Appauvrissement nº2 : il est un peu plus difficile à comprendre, même s’il ne faut guère de mots à Diogène Laërce pour présenter l’hérésie aristonéenne :
« Il a dit que la fin était de vivre dans l’indifférence à l’égard de ce qui est intermédiaire entre la vertu et le vice, sans faire quelque distinction que ce soit entre les choses, mais en se comportant de façon égale envers toutes. » (VII, 160)

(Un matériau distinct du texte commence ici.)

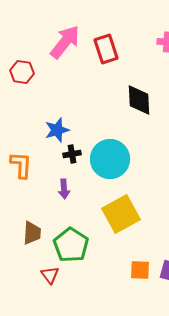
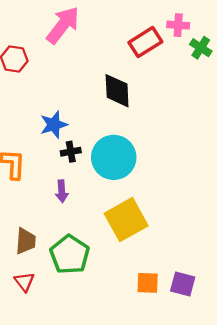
red rectangle: (106, 49) -> (145, 42), moved, turned 76
black diamond: (139, 100) -> (117, 91), moved
red triangle: (50, 275) -> (24, 282), moved

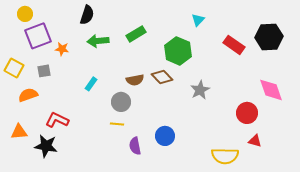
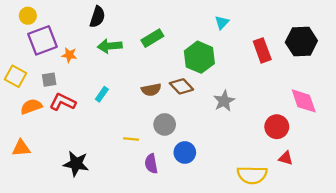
red rectangle: (234, 45) -> (262, 50), turned 35
gray circle: (121, 102) -> (165, 124), moved
red L-shape: (57, 120) -> (63, 102), moved
black star: (46, 146) -> (76, 164), moved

Est en jeu la conception des « indifférents », conception qui constitue un élément de l’éthique stoïcienne. En effet « indifférent » est quelque chose qui n’est ni absolument bien ni absolument mal, étant claire et jamais contestée l’idée que le Bien est la vertu et le Mal le vice. Pour analyser le concept d’ « indifférent », il faut en distinguer de deux sortes :
A) Les « indifférents » qui n’éveillent spontanément ni répulsion ni attraction comme par exemple « avoir sur la tête un nombre pair ou impair de cheveux, tendre le doigt ou le plier » (VII, 104). C’est un état du corps ou de l’esprit ou du monde extérieur qui est totalement neutre du point de vue des désirs du sujet et de ses craintes. Par rapport à ces « indifférents », le stoïcien, comme tout un chacun, est indifférent. Mais il n’en va pas de même avec les autres « indifférents »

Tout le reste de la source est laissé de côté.